### Your goal
Working from the line that contains "Brands (378, 207)" down to the last line below, repeat each line exactly.

### Entries supplied
- Opening Delimiter -

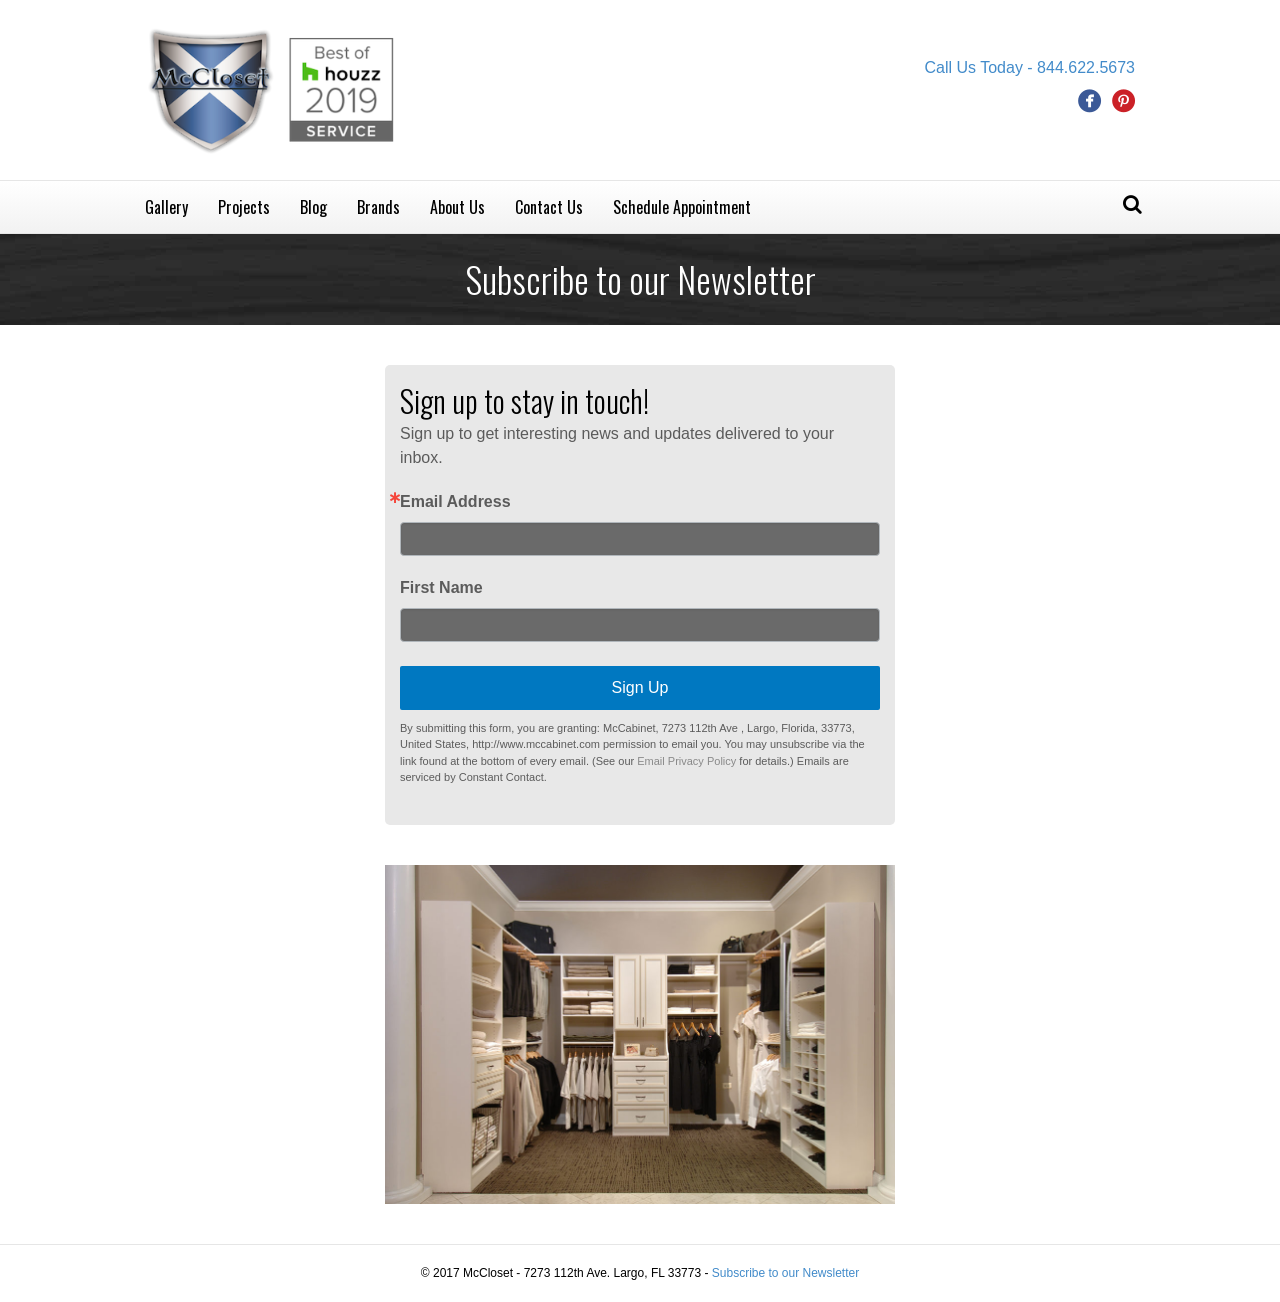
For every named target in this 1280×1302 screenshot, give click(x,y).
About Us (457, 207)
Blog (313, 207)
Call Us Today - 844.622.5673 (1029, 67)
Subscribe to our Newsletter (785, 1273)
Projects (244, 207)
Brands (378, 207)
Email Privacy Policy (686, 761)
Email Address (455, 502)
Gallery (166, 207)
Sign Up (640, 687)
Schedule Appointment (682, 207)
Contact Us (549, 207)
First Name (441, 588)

- Closing Delimiter -

### Expected output
Brands (378, 207)
Email Privacy Policy (686, 761)
Email Address (455, 502)
Gallery (166, 207)
Sign Up (640, 687)
Schedule Appointment (682, 207)
Contact Us (549, 207)
First Name (441, 588)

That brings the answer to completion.